Problem number three is that the plot seems to have moments missing from them. You are watching one superb set-piece then it jumps to something else and you start questioning what just happened, as if a whole scene has suddenly been cut (maybe it has and will be released on DVD in the director’s cut). And if this is a prequel, then the ending really doesn’t make sense for the original film to continue, unless Scott is planning to make a second sequel (I really don’t want to say what happens, only that what does happen, shouldn’t happen where it does…)
So that leads us to the performances. Noomi Rapace, who you might know as the original Lizbeth Sandler in the Millennium trilogy, is given her first lead role in an English speaking film and she takes on the part of Shaw with aplomb. She is tough, spunky and determined even in times of complete trauma. Charlize Theron (in her second film of the week re: Snow White) gets to play bad (kind of) as the matriarchal Vickers, the woman paying the money for the mission and thus, wanting it her way and most of the time, getting it. She has an air of authority that not only makes her appealing to watch but even more sexy than she already is. (Tough women! Can’t beat them!)
The real star of the film is the brilliantly cold performance from Michael Fassbender as David, an android with a passion for Lawrence of Arabia. His is a scene-stealing performance that manages to outdo both Ian Holm and Lance Henriksen. His presence lifts the film and even if the characters are so badly underwritten, he manages to make David an utterly believably creepy and sinister creation.
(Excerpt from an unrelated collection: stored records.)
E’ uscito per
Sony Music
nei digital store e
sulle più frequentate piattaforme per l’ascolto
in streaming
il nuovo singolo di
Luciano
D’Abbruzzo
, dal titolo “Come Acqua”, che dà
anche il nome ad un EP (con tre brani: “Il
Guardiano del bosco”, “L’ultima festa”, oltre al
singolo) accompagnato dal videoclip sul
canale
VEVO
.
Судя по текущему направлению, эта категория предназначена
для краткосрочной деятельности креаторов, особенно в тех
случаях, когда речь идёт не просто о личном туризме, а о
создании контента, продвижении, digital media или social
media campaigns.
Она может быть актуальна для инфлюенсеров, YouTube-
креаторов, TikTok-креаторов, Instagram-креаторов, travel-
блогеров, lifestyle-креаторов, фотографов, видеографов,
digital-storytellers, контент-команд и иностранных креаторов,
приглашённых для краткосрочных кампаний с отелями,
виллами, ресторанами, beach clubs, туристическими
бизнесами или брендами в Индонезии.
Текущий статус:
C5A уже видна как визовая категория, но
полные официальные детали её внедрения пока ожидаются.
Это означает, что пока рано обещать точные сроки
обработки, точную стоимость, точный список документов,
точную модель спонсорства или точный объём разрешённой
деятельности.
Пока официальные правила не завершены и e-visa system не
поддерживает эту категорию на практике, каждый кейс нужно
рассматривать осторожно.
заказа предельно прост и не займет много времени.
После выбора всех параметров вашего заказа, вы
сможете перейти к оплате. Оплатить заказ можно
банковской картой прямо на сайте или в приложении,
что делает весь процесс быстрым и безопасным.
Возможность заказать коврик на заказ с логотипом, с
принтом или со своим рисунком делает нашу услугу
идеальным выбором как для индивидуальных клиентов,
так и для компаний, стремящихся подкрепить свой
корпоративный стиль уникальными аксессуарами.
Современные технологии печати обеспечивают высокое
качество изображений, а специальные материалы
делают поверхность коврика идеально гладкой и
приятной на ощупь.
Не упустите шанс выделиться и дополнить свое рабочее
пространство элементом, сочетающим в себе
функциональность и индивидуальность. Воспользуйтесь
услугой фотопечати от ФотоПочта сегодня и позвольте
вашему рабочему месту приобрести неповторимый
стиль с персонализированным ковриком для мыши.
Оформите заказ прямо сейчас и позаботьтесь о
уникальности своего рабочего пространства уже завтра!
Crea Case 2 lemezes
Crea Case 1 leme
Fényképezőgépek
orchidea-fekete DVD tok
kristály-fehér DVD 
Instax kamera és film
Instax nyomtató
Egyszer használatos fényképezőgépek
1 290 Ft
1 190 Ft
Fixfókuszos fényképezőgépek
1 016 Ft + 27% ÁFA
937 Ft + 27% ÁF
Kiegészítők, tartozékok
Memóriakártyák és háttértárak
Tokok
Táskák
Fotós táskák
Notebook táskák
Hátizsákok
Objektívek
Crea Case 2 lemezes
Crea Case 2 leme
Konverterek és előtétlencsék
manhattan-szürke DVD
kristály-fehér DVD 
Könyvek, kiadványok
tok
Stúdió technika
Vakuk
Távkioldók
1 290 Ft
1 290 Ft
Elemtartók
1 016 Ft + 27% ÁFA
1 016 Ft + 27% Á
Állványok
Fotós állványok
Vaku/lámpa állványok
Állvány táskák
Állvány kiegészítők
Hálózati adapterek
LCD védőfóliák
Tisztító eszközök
I really wanted to love this film. I admire Ridley Scott greatly. I think he is an amazing film maker and his eye for the visual never lets him down and thankfully it is here to see. Although making this 3D once again doesn’t work at all and I would have preferred a 2D version, only they are very few and far between. If truth be known I was disappointed and I only came away liking it. Yes, it’s a thrill ride. Yes the horror is effective and memorable but as a complete package, it fails and I, for one, am saddened by that.